In 1941, Mayer and Templeton 3 compiled and evaluated practically all the cases reported in the world literature and divided the 195 cases in those in which definite inguinal ectopia of the ovary appeared to be present (n=138) and those in which there was a questionable element (n=57 cases). They reported that, of the 195 cases of tubo-ovarian hernias, 64% were in children under 2 years of age, and 71% in children under 5 years of age.

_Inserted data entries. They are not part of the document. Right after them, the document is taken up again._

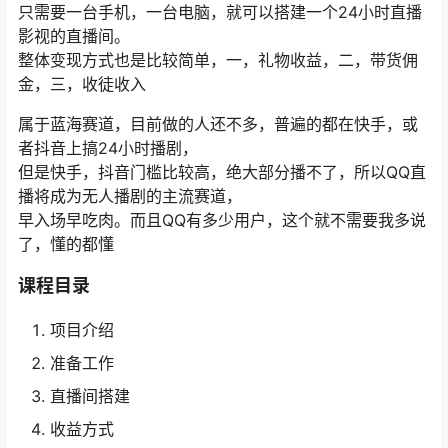
只需要一台手机，一台电脑，就可以搭建一个24小时直播
影视的直播间。
整体变现方式也是比较简单，一，礼物收益，二，带货佣
金，三，收徒收入
属于蓝海赛道，目前做的人还不多，普遍的都在快手，或
者抖音上搞24小时播剧，
但是快手，抖音门槛比较高，绝大部分播不了，所以QQ直
播将成为无人播剧的主流赛道，
早入场早吃肉。而且QQ有多少用户，这个就不需要我多说
了，懂的都懂
课程目录
项目介绍
准备工作
直播间搭建
收益方式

Ectopia of the ovary may be accompanied with additional maldevelopments of the genital tract. Maldevelopment of the internal genitalia is accompanied at times with anomalous changes in the renal system. Of the 195 cases compiled by Mayer and Templeton 3, three had renal anomalies, 14 had abnormalities of the genital system, and two had changes occurring in the two systems simultaneously. The most common complication found was torsion or strangulation of the pedicle. In addition, there may be cystic degeneration, malignant change in the ovary, salphingitis, and tubal ectopic pregnancy 3. The treatment of inguinal ectopia of the ovary is surgical. Early surgical intervention with replacement of the organ is the best plan of treatment 3. Where torsion or strangulation have occurred, however, excision should be performed 4.

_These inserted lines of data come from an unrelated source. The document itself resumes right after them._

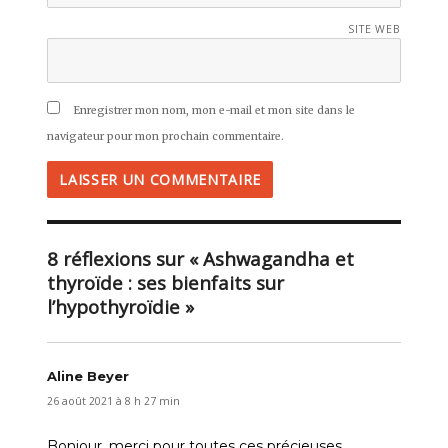
SITE WEB
Enregistrer mon nom, mon e-mail et mon site dans le
navigateur pour mon prochain commentaire.
8 réflexions sur « Ashwagandha et
thyroïde : ses bienfaits sur
l’hypothyroïdie »
Aline Beyer
dit :
26 août 2021 à 8 h 27 min
Bonjour, merci pour toutes ces précieuses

Only isolated case reports have appeared in the world literature since then. Kotowski 5 reported a case in 1974, which was not associated with abnormal genital tract development. Bradshaw and Carr 1 reported a case with primary amenorrhea 46 XX karyotype, mullerian agenesis and an inguinal hernia consisting of an ovary and a fallopian tube. Vaughn and Jones 6 reported a case of laparoscopic repair of bilateral inguinal hernia with returning of ovaries to the abdomen in a patient with mullerian agenesis and 46 XX karyotype. Elliott et al 7 reported a case of a woman with normal number of chromostomes (46 XX) and presence of a uterus, fallopian tube and ovary in an inguinal hernia associated with a unicornuate uterus.

References

  1. Bradshaw KD, Carr BR. Ovarian and tubal inguinal hernia. Obstet Gynecol 1986;68:505-525.
  2. Donald DC. Ectopia and inguinal hernia of ovary. Am J Surg 1940;47:149-52.
  3. Mayer V, Templeton FG. Inguinal ectopia of the ovary and fallopian tube: Review of the literature and report of the case of an infant. Arch Surg 1941;43:397-408.
  4. Wakeley CPG. Hernia of ovary and fallopian tube. Surg Gynecol Obstet 1930;51:256-8.
  5. Kotowski J. Strangulated ovary and tube in inguinal hernia in infancy. BMJ 1974;1:577.
  6. Vaughn TC, Jones HL. Laparoscopic repair of bilateral inguinal hernia in a patient with mulleian agencies. Fertil Steril 2000;73:1238-40.
  7. Elliott DC, Beam TE, Denapoli TS. Hernia uterus inguinale associated with unicornuate uterus. Arch Surg 1989;124:872-3.